Maintaining Ingimex’s position in a hard-fought market involves extensive capital outlay. “We’ve invested £1.8m over the past year and we can spend £500,000 to £800,000 annually on equipment,”
he says.

VWCV is not ignoring the minibus market. This year’s Commercial Vehicle Show saw the company showcase a wheelchair-accessible 16-passenger Crafter-based model produced by approved converter TBC – Taxi Bus Conversions – in Northern Ireland.

The passenger seats can be released quickly allowing the minibus to carry up to six people in wheelchairs. Various different wheelchair and occupant restraint systems can be specified.

A manually-operated front entrance door is fitted along with a modified step-well. Wheelchair access is by means of a rear inboard-mounted Braun Vista Split passenger lift and the minibus is classed as an Engineered to Go conversion.

Somewhat more specialised is the Crafter-based police riot van – more decorously-known as a Police Support Unit – produced by Coleman Milne Specialist Vehicles in Wigan, Greater Manchester.
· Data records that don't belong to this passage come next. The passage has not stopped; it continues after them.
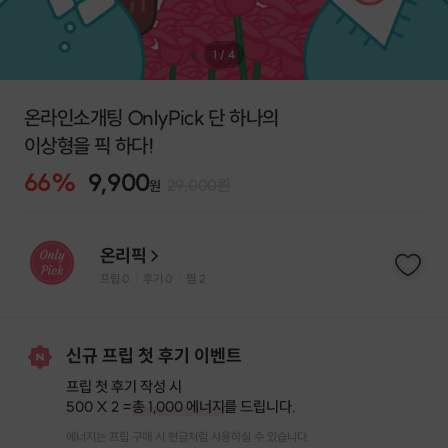
1
/
4
온라인소개팅 OnlyPick 단 하나의
이상형을 픽 하다!
66
%
9,900
29,000
원
원
온리픽
프립
0
후기 0
찜
2
|
|
신규 프립 첫 후기 이벤트
프립 첫 후기 작성 시
500 X 2 =
총 1,000 에너지
를 드립니다.
에너지는 프립 구매 시 현금처럼 사용하실 수 있습니다.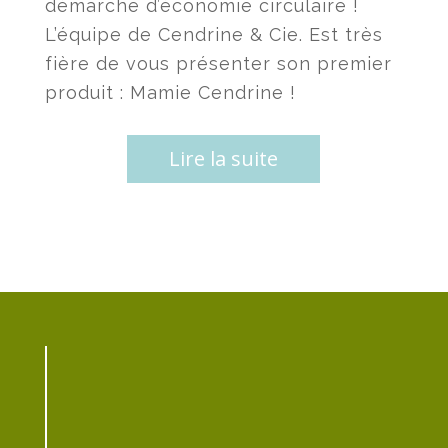
démarche d’économie circulaire !
L’équipe de Cendrine & Cie. Est très
fière de vous présenter son premier
produit : Mamie Cendrine !
Lire la suite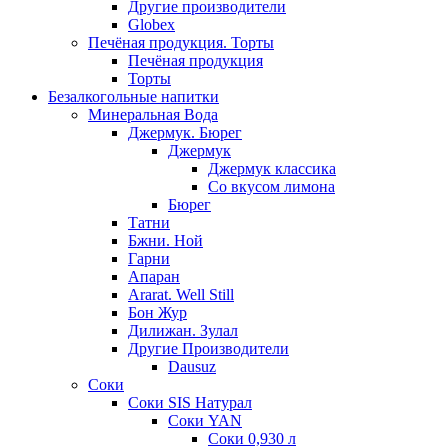
Другие производители
Globex
Печёная продукция. Торты
Печёная продукция
Торты
Безалкогольные напитки
Минеральная Вода
Джермук. Бюрег
Джермук
Джермук классика
Со вкусом лимона
Бюрег
Татни
Бжни. Ной
Гарни
Апаран
Ararat. Well Still
Бон Жур
Дилижан. Зулал
Другие Производители
Dausuz
Соки
Соки SIS Натурал
Соки YAN
Соки 0,930 л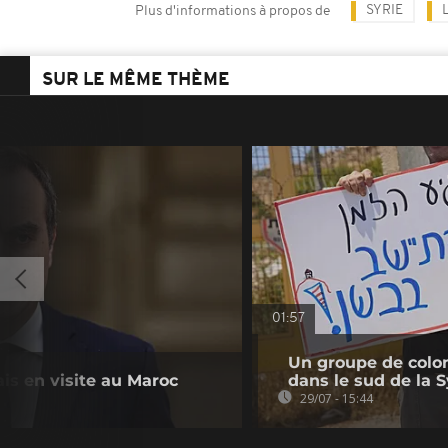
SYRIE
Plus d'informations à propos de
SUR LE MÊME THÈME
01:57
Un groupe de colon
is en visite au Maroc
dans le sud de la S
29/07 - 15:44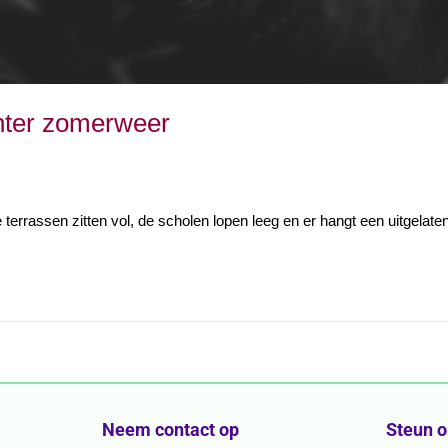
chter zomerweer
e terrassen zitten vol, de scholen lopen leeg en er hangt een uitgelate
Neem contact op
Steun 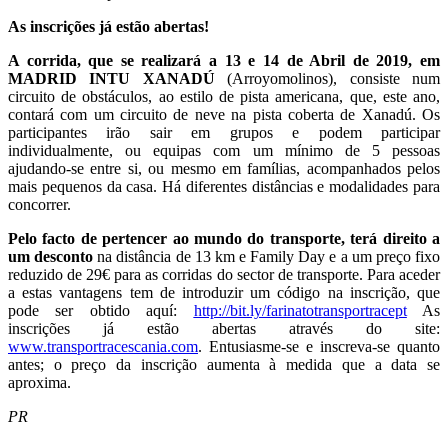
As inscrições já estão abertas!
A corrida, que se realizará a 13 e 14 de Abril de 2019, em
MADRID INTU XANADÚ
(Arroyomolinos), consiste num
circuito de obstáculos, ao estilo de pista americana, que, este ano,
contará com um circuito de neve na pista coberta de Xanadú. Os
participantes irão sair em grupos e podem participar
individualmente, ou equipas com um mínimo de 5 pessoas
ajudando-se entre si, ou mesmo em famílias, acompanhados pelos
mais pequenos da casa. Há diferentes distâncias e modalidades para
concorrer.
Pelo facto de pertencer ao mundo do transporte, terá direito a
um desconto
na distância de 13 km e Family Day e a um preço fixo
reduzido de 29€ para as corridas do sector de transporte. Para aceder
a estas vantagens tem de introduzir um código na inscrição, que
pode ser obtido aquí:
http://bit.ly/farinatotransportracept
As
inscrições já estão abertas através do site:
www.transportracescania.com
. Entusiasme-se e inscreva-se quanto
antes; o preço da inscrição aumenta à medida que a data se
aproxima.
PR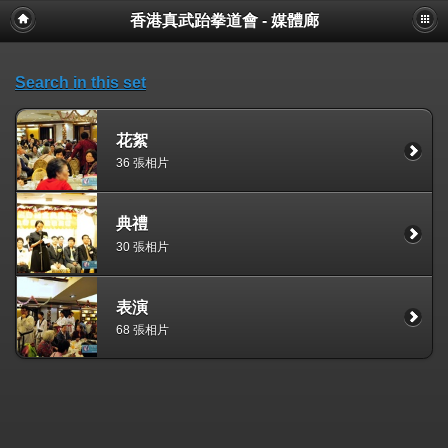
香港真武跆拳道會 - 媒體廊
Search in this set
花絮
36 張相片
典禮
30 張相片
表演
68 張相片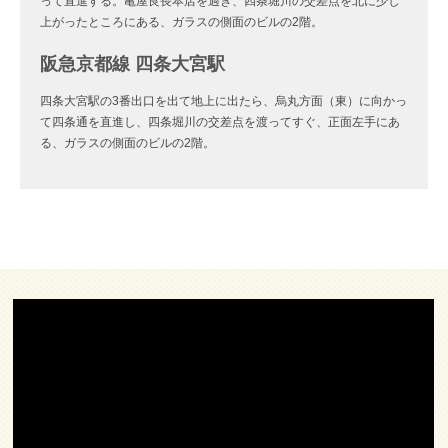
って直進する。亀屋良長本店を過ぎ、四条堀川の交差点を北に少し
上がったところにある、ガラスの側面のビルの2階。
阪急京都線 四条大宮駅
四条大宮駅の3番出口を出て地上に出たら、烏丸方面（東）に向かっ
て四条通を直進し、四条堀川の交差点を渡ってすぐ、正面左手にあ
る、ガラスの側面のビルの2階。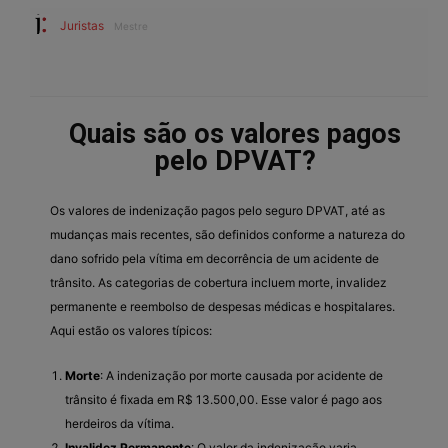
Juristas
Mestre
Quais são os valores pagos
pelo DPVAT?
Os valores de indenização pagos pelo seguro DPVAT, até as
mudanças mais recentes, são definidos conforme a natureza do
dano sofrido pela vítima em decorrência de um acidente de
trânsito. As categorias de cobertura incluem morte, invalidez
permanente e reembolso de despesas médicas e hospitalares.
Aqui estão os valores típicos:
Morte
: A indenização por morte causada por acidente de
trânsito é fixada em R$ 13.500,00. Esse valor é pago aos
herdeiros da vítima.
Invalidez Permanente
: O valor da indenização varia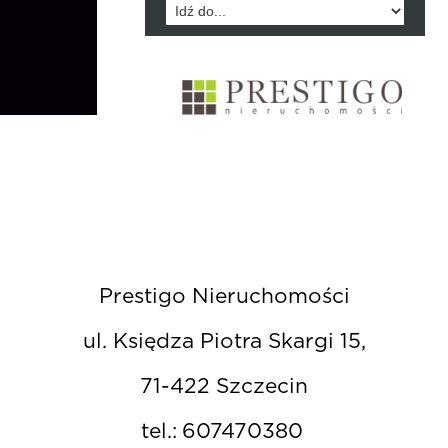
Prestigo Nieruchomości
ul. Księdza Piotra Skargi 15,
71-422 Szczecin
tel.:
607470380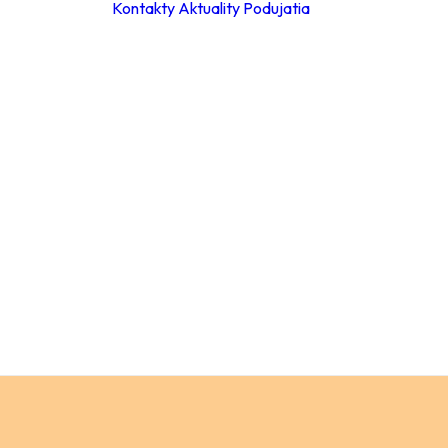
Kontakty
Aktuality
Podujatia
ky
ie hodiny
leta 2026
ácia za
a
Materské školy
 poplatkov
Základné školy –
eb
stupeň
pracovné
Základné školy 
stupeň
a
Stredné školy
ch údajov
Verejnosť
ný
ok
y
ňovanie
á súťaže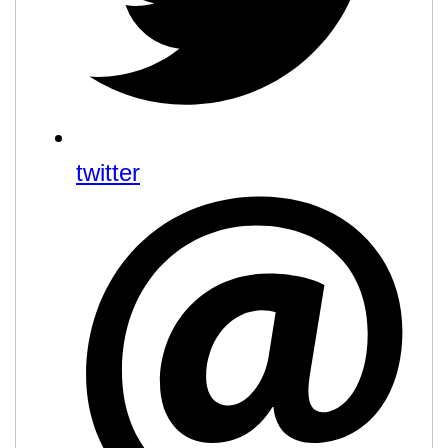
twitter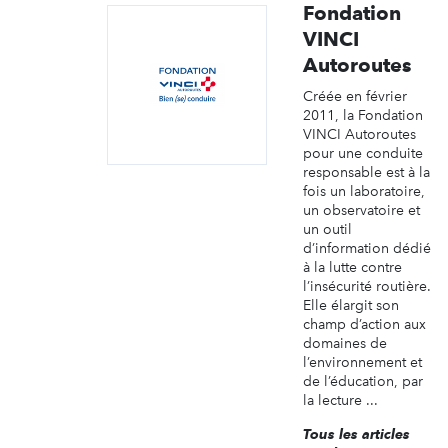
Fondation
VINCI
Autoroutes
Créée en février
2011, la Fondation
VINCI Autoroutes
pour une conduite
responsable est à la
fois un laboratoire,
un observatoire et
un outil
d’information dédié
à la lutte contre
l’insécurité routière.
Elle élargit son
champ d’action aux
domaines de
l’environnement et
de l’éducation, par
la lecture ...
Tous les articles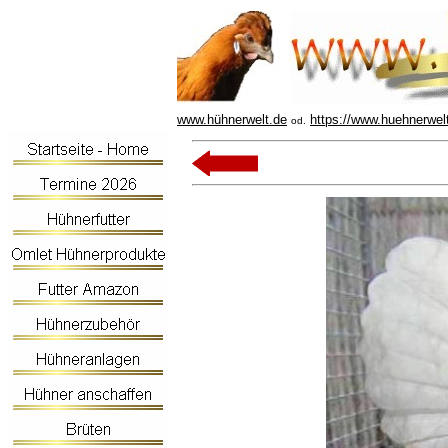
www.hühnerwelt.de
https://www.huehnerwel
od.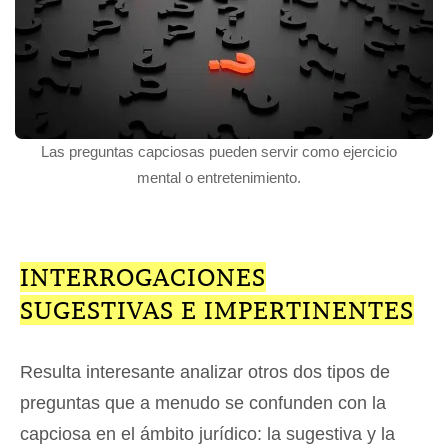
Las preguntas capciosas pueden servir como ejercicio
mental o entretenimiento.
INTERROGACIONES
SUGESTIVAS E IMPERTINENTES
Resulta interesante analizar otros dos tipos de
preguntas que a menudo se confunden con la
capciosa en el ámbito jurídico: la sugestiva y la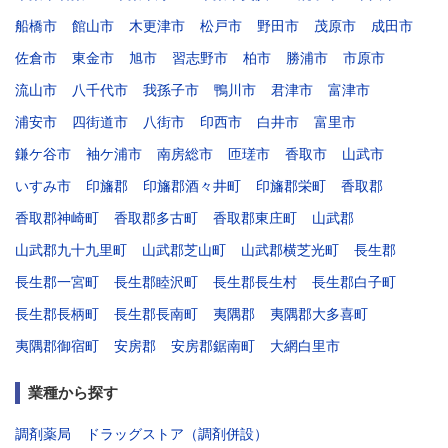
船橋市
館山市
木更津市
松戸市
野田市
茂原市
成田市
佐倉市
東金市
旭市
習志野市
柏市
勝浦市
市原市
流山市
八千代市
我孫子市
鴨川市
君津市
富津市
浦安市
四街道市
八街市
印西市
白井市
富里市
鎌ケ谷市
袖ケ浦市
南房総市
匝瑳市
香取市
山武市
いすみ市
印旛郡
印旛郡酒々井町
印旛郡栄町
香取郡
香取郡神崎町
香取郡多古町
香取郡東庄町
山武郡
山武郡九十九里町
山武郡芝山町
山武郡横芝光町
長生郡
長生郡一宮町
長生郡睦沢町
長生郡長生村
長生郡白子町
長生郡長柄町
長生郡長南町
夷隅郡
夷隅郡大多喜町
夷隅郡御宿町
安房郡
安房郡鋸南町
大網白里市
業種から探す
調剤薬局
ドラッグストア（調剤併設）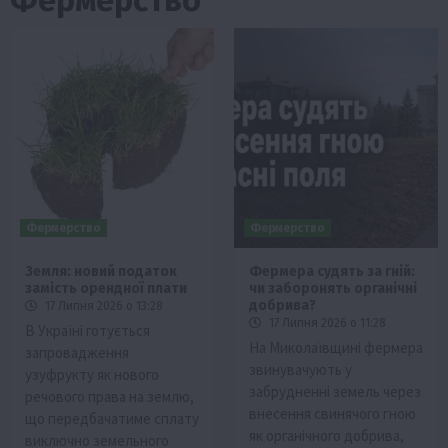
Фермерство
Фермерство
Земля: новий податок
Фермера судять за гній:
замість орендної плати
чи заборонять органічні
добрива?
17 Липня 2026 о 13:28
17 Липня 2026 о 11:28
В Україні готується
На Миколаївщині фермера
запровадження
звинувачують у
узуфрукту як нового
забрудненні земель через
речового права на землю,
внесення свинячого гною
що передбачатиме сплату
як органічного добрива,
виключно земельного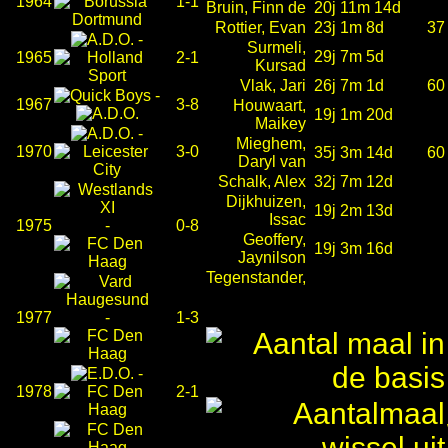
1964
1-1
Bruin, Finn de
20j 11m 14d
Rottier, Evan
23j 1m 8d
37
-
Surmeli,
29j 7m 5d
1965
2-1
Kursad
Vlak, Jari
26j 7m 1d
60
-
1967
3-8
Houwaart,
19j 1m 20d
Maikey
-
Mieghem,
1970
3-0
35j 3m 14d
60
Daryl van
Schalk, Alex
32j 7m 12d
Dijkhuizen,
19j 2m 13d
Issac
1975
-
0-8
Geoffery,
19j 3m 16d
Jaynilson
Tegenstander,
1977
-
1-3
-
1978
2-1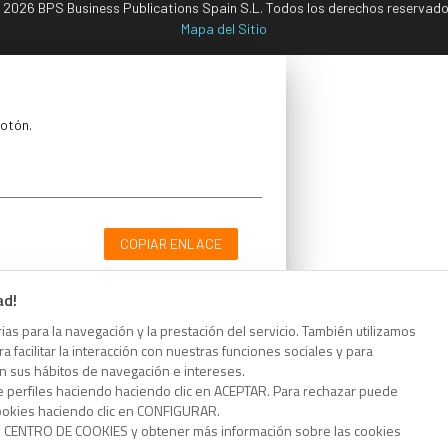
 2026 BPS Business Publications Spain S.L. Todos los derechos reservado
Mapa del Sitio
botón.
COPIAR ENLACE
ad!
as para la navegación y la prestación del servicio. También utilizamos
 facilitar la interacción con nuestras funciones sociales y para
botón.
on sus hábitos de navegación e intereses.
e perfiles haciendo haciendo clic en ACEPTAR. Para rechazar puede
cookies haciendo clic en CONFIGURAR.
o CENTRO DE COOKIES y obtener más información sobre las cookies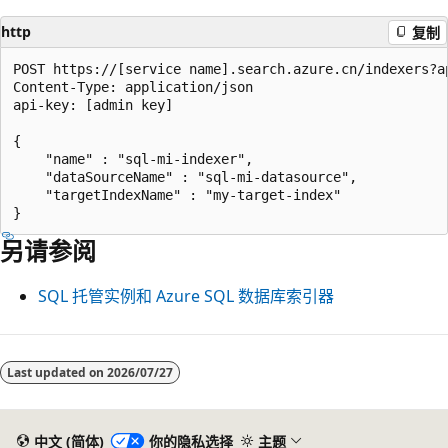
http
复制
POST https://[service name].search.azure.cn/indexers?ap
Content-Type: application/json

api-key: [admin key]

{

    "name" : "sql-mi-indexer",

    "dataSourceName" : "sql-mi-datasource",

    "targetIndexName" : "my-target-index"

另请参阅
SQL 托管实例和 Azure SQL 数据库索引器
Last updated on
2026/07/27
中文 (简体)
你的隐私选择
主题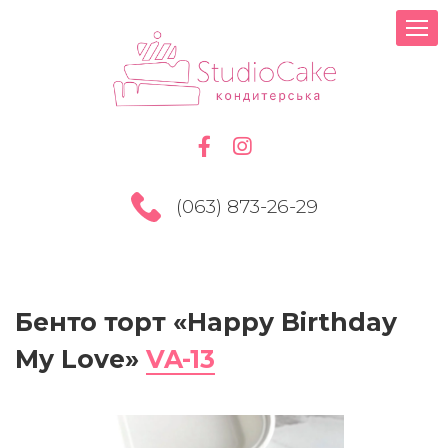
(063) 873-26-29
Бенто торт «Happy Birthday
My Love»
VA-13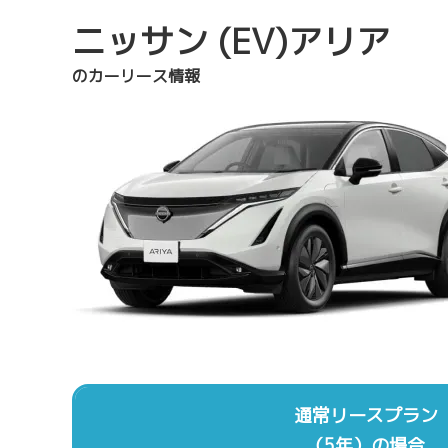
ニッサン (EV)アリア
のカーリース情報
通常リースプラン
（5年）の場合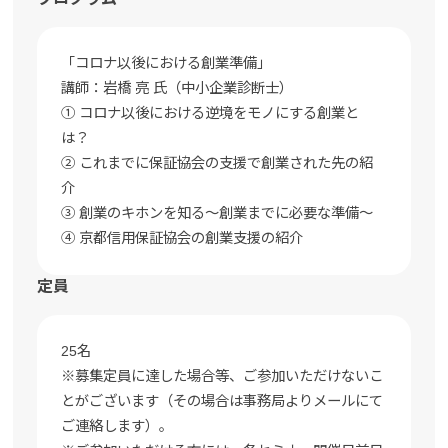
「コロナ以後における創業準備」
講師：岩橋 亮 氏（中小企業診断士）
① コロナ以後における逆境をモノにする創業と
は？
② これまでに保証協会の支援で創業された先の紹
介
③ 創業のキホンを知る～創業までに必要な準備～
④ 京都信用保証協会の創業支援の紹介
定員
25名
※募集定員に達した場合等、ご参加いただけないこ
とがございます（その場合は事務局よりメールにて
ご連絡します）。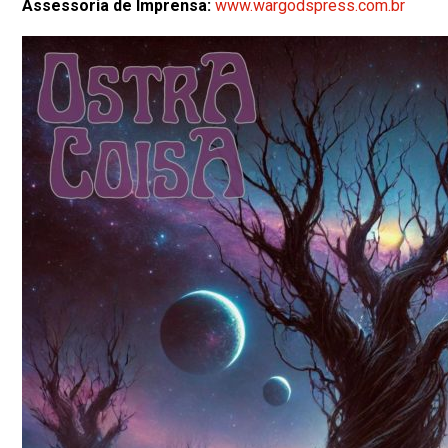
Assessoria de Imprensa:
www.wargodspress.com.br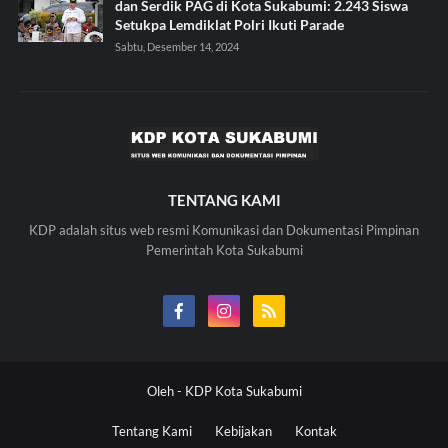
dan Serdik PAG di Kota Sukabumi: 2.243 Siswa
Setukpa Lemdiklat Polri Ikuti Parade
Sabtu, Desember 14, 2024
TENTANG KAMI
KDP adalah situs web resmi Komunikasi dan Dokumentasi Pimpinan
Pemerintah Kota Sukabumi
Oleh -
KDP Kota Sukabumi
Tentang Kami
Kebijakan
Kontak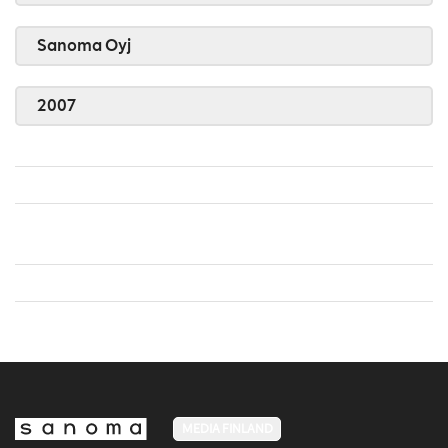
Sanoma Oyj
2007
MEDIA FINLAND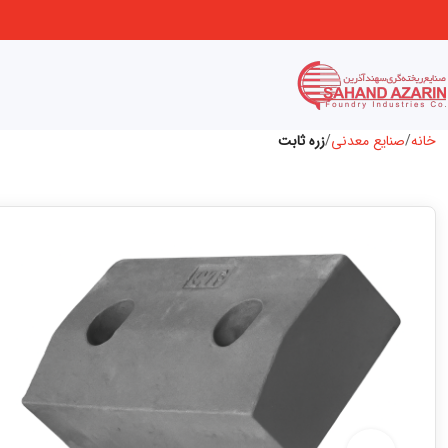
خانه
صنایع معدنی
زره ثابت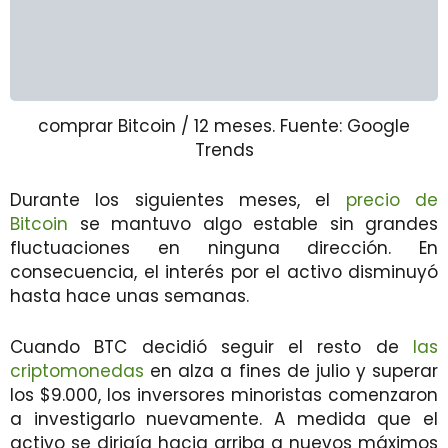
comprar Bitcoin / 12 meses. Fuente: Google
Trends
Durante los siguientes meses, el
precio de
Bitcoin
se mantuvo algo estable sin grandes
fluctuaciones en ninguna dirección. En
consecuencia, el interés por el activo disminuyó
hasta hace unas semanas.
Cuando BTC decidió seguir el resto de
las
criptomonedas
en alza a fines de julio y superar
los $9.000, los inversores minoristas comenzaron
a investigarlo nuevamente. A medida que el
activo se dirigía hacia arriba a nuevos máximos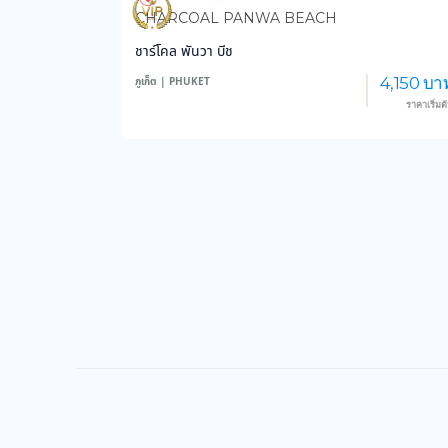
3,603
36,226
CHARCOAL PANWA BEACH
ชาร์โคล พันวา บีช
4,150 บา
ภูเก็ต | PHUKET
ราคาเริ่มต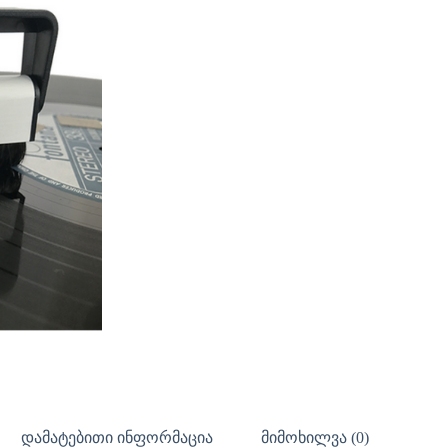
დამატებითი ინფორმაცია
მიმოხილვა (0)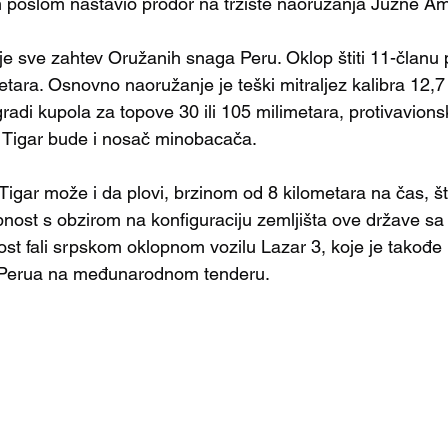
m poslom nastavio prodor na tržište naoružanja Južne Am
o je sve zahtev Oružanih snaga Peru. Oklop štiti 11-članu
etara. Osnovno naoružanje je teški mitraljez kalibra 12,7
radi kupola za topove 30 ili 105 milimetara, protivavions
li Tigar bude i nosač minobacača.
 Tigar može i da plovi, brzinom od 8 kilometara na čas, št
st s obzirom na konfiguraciju zemljišta ove države sa v
st fali srpskom oklopnom vozilu Lazar 3, koje je takođe
Perua na međunarodnom tenderu.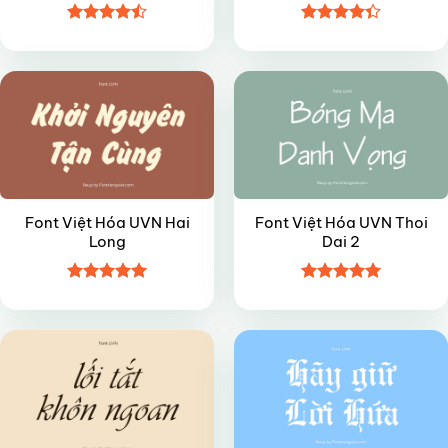
Được xếp
Được xếp
VIP
VIP
hạng
4.5
hạng
4.35
5 sao
5 sao
Font Việt Hóa UVN Hai
Font Việt Hóa UVN Thoi
Long
Dai 2
Được xếp
Được xếp
VIP
VIP
hạng
4.95
hạng
4.95
5 sao
5 sao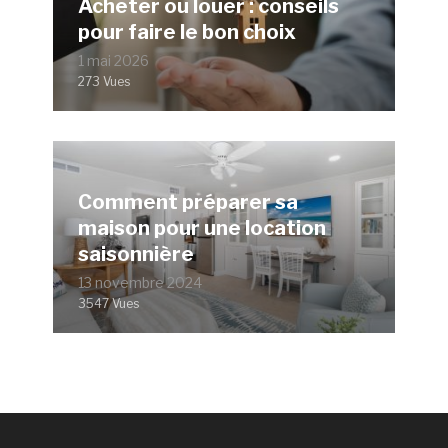
Acheter ou louer : conseils
pour faire le bon choix
1 mai 2026
273 Vues
Comment préparer sa
maison pour une location
saisonnière
13 novembre 2024
3547 Vues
Features include a cell at the back, rear seating for seven officers and racking for riot shields, helmets and other police equipment.

The windscreen glass and the protective mesh grille often fitted to such vehicles have been replaced by reinforced, flexible plastic said to be impact resistant. So if a furious rioter hurls a brick at it, the brick should bounce off; and the van’s occupants will be saved from injury.